**Assignment**. Nothing but the lines from the start of the data through the line with "In cunoasterea divina" should appear in the answer, each retyped exactly, and pictures should not.

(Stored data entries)
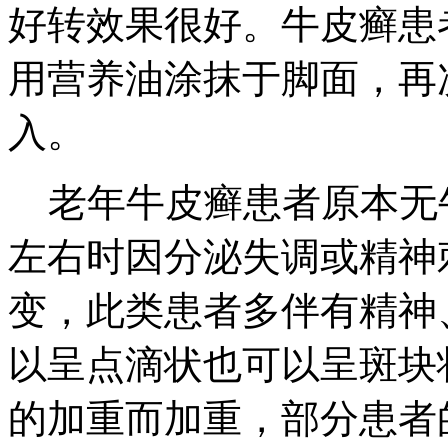
好转效果很好。牛皮癣患
用营养油涂抹于脚面，再
入。
老年牛皮癣患者原本无牛
左右时因分泌失调或精神
变，此类患者多伴有精神
以呈点滴状也可以呈斑块
的加重而加重，部分患者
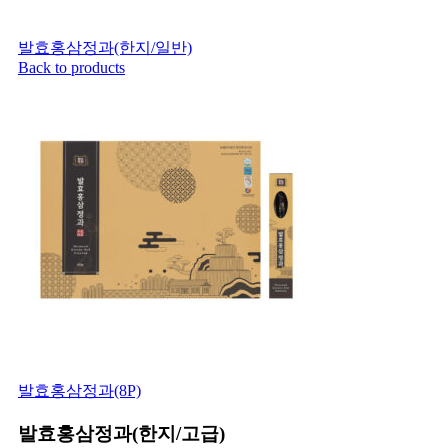
발효홍삼정과(한지/일반)
Back to products
발효홍삼정과(8P)
발효홍삼정과(한지/고급)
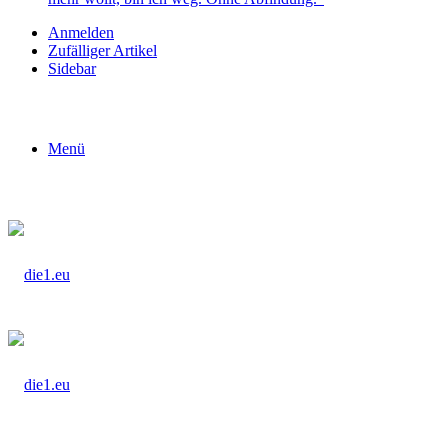
Anmelden
Zufälliger Artikel
Sidebar
Menü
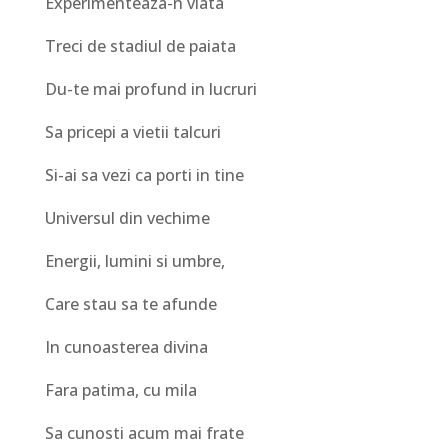
Experimenteaza-n viata
Treci de stadiul de paiata
Du-te mai profund in lucruri
Sa pricepi a vietii talcuri
Si-ai sa vezi ca porti in tine
Universul din vechime
Energii, lumini si umbre,
Care stau sa te afunde
In cunoasterea divina
Fara patima, cu mila
Sa cunosti acum mai frate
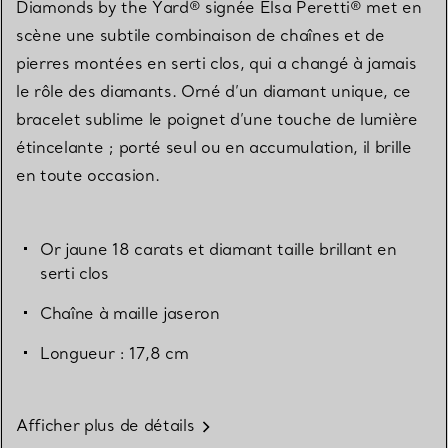
Diamonds by the Yard® signée Elsa Peretti® met en
scène une subtile combinaison de chaînes et de
pierres montées en serti clos, qui a changé à jamais
le rôle des diamants. Orné d’un diamant unique, ce
bracelet sublime le poignet d’une touche de lumière
étincelante ; porté seul ou en accumulation, il brille
en toute occasion.
Or jaune 18 carats et diamant taille brillant en
serti clos
Chaîne à maille jaseron
Longueur : 17,8 cm
Afficher plus de détails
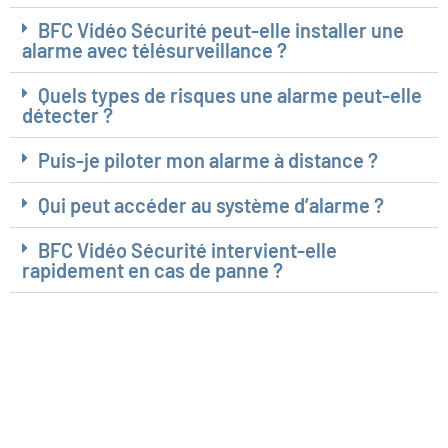
BFC Vidéo Sécurité peut-elle installer une
alarme avec télésurveillance ?
Quels types de risques une alarme peut-elle
détecter ?
Puis-je piloter mon alarme à distance ?
Qui peut accéder au système d’alarme ?
BFC Vidéo Sécurité intervient-elle
rapidement en cas de panne ?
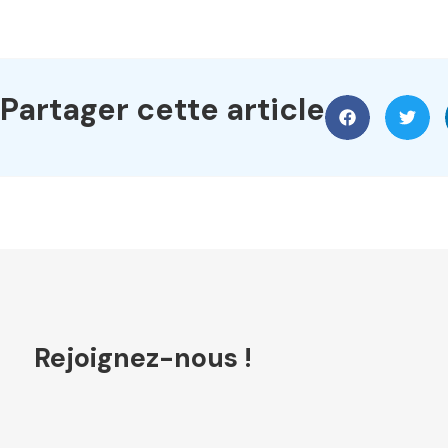
Partager cette article
Rejoignez-nous !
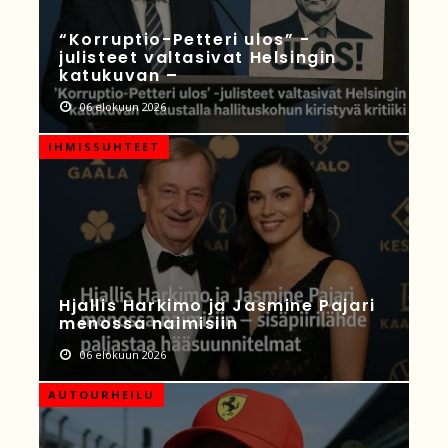
“Korruptio-Petteri ulos” -
julisteet valtasivat Helsingin
katukuvan –
06 elokuun 2026
IHMISSUHTEET
Hjallis Harkimo ja Jasmine Pajari
menossa naimisiin
06 elokuun 2026
AUTOURHEILU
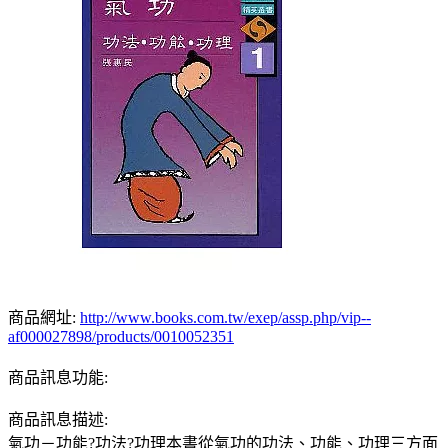
商品網址:
http://www.books.com.tw/exep/assp.php/vip--
af000027898/products/0010052351
商品訊息功能:
商品訊息描述:
氣功－功能?功法?功理本書從氣功的功法、功能、功理三方面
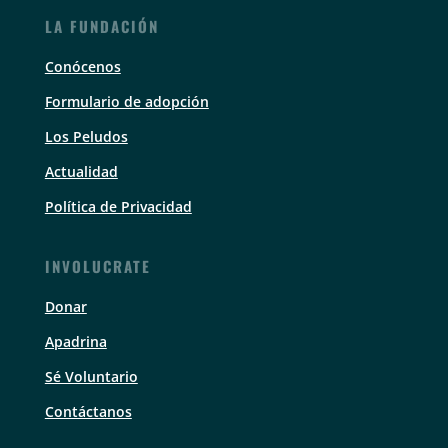
LA FUNDACIÓN
Conócenos
Formulario de adopción
Los Peludos
Actualidad
Política de Privacidad
INVOLUCRATE
Donar
Apadrina
Sé Voluntario
Contáctanos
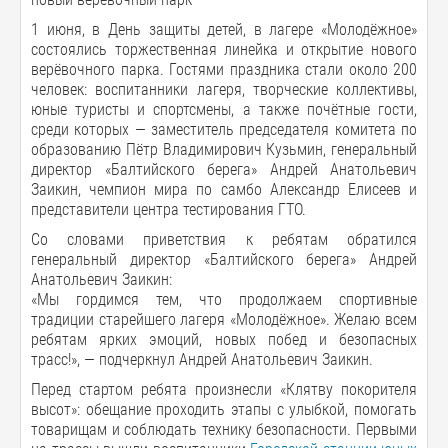
1 июня, в День защиты детей, в лагере «Молодёжное»
состоялись торжественная линейка и открытие нового
верёвочного парка. Гостями праздника стали около 200
человек: воспитанники лагеря, творческие коллективы,
юные туристы и спортсмены, а также почётные гости,
среди которых — заместитель председателя комитета по
образованию Пётр Владимирович Кузьмин, генеральный
директор «Балтийского берега» Андрей Анатольевич
Заикин, чемпион мира по самбо Александр Елисеев и
представители центра тестирования ГТО.
Со словами приветствия к ребятам обратился
генеральный директор «Балтийского берега» Андрей
Анатольевич Заикин:
«Мы гордимся тем, что продолжаем спортивные
традиции старейшего лагеря «Молодёжное». Желаю всем
ребятам ярких эмоций, новых побед и безопасных
трасс!», — подчеркнул Андрей Анатольевич Заикин.
Перед стартом ребята произнесли «Клятву покорителя
высот»: обещание проходить этапы с улыбкой, помогать
товарищам и соблюдать технику безопасности. Первыми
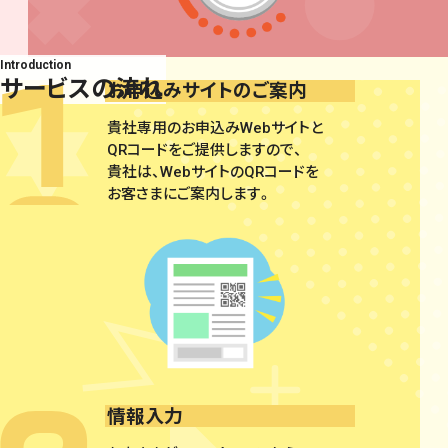
Introduction
サービスの流れ
お申込みサイトのご案内
貴社専用のお申込みWebサイトと
QRコードをご提供しますので、
貴社は、WebサイトのQRコードを
お客さまにご案内します。
情報入力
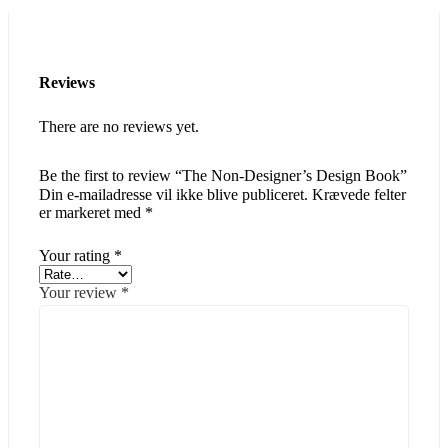
Reviews
There are no reviews yet.
Be the first to review “The Non-Designer’s Design Book”
Din e-mailadresse vil ikke blive publiceret.
Krævede felter
er markeret med
*
Your rating
*
Your review
*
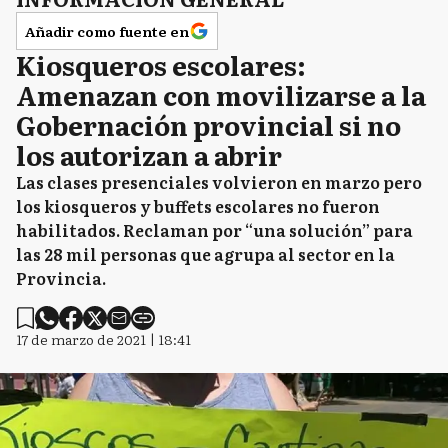
Añadir como fuente en
Kiosqueros escolares:
Amenazan con movilizarse a la
Gobernación provincial si no
los autorizan a abrir
Las clases presenciales volvieron en marzo pero
los kiosqueros y buffets escolares no fueron
habilitados. Reclaman por “una solución” para
las 28 mil personas que agrupa al sector en la
Provincia.
17 de marzo de 2021 | 18:41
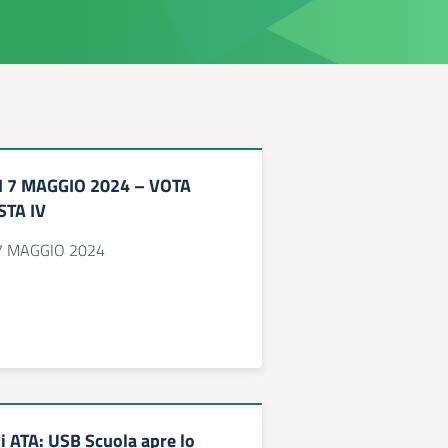
I 7 MAGGIO 2024 – VOTA
STA IV
 7 MAGGIO 2024
 ATA: USB Scuola apre lo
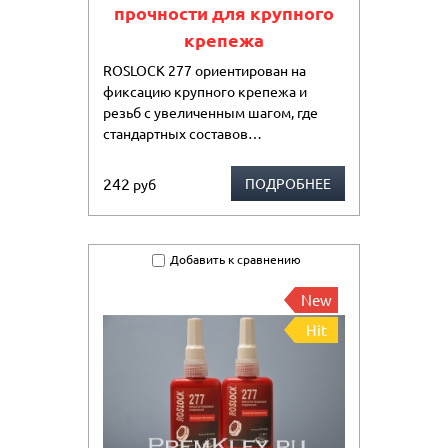
прочности для крупного
крепежа
ROSLOCK 277 ориентирован на
фиксацию крупного крепежа и
резьб с увеличенным шагом, где
стандартных составов…
242
ПОДРОБНЕЕ
руб
Добавить к сравнению
New
Hit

**Answer box**.
好转效果很好。牛皮癣患
用营养油涂抹于脚面，再
入。
老年牛皮癣患者原本无牛
左右时因分泌失调或精神
变，此类患者多伴有精神
以呈点滴状也可以呈斑块
的加重而加重，部分患者
발효홍삼정과(한지/일반)
Back to products
발효홍삼정과(8P)
발효홍삼정과(한지/고급)
Anmelden
Zufälliger Artikel
Sidebar
Menü
Experimenteaza-n viata
Treci de stadiul de paiata
Du-te mai profund in lucruri
Sa pricepi a vietii talcuri
Si-ai sa vezi ca porti in tine
Universul din vechime
Energii, lumini si umbre,
Care stau sa te afunde
In cunoasterea divina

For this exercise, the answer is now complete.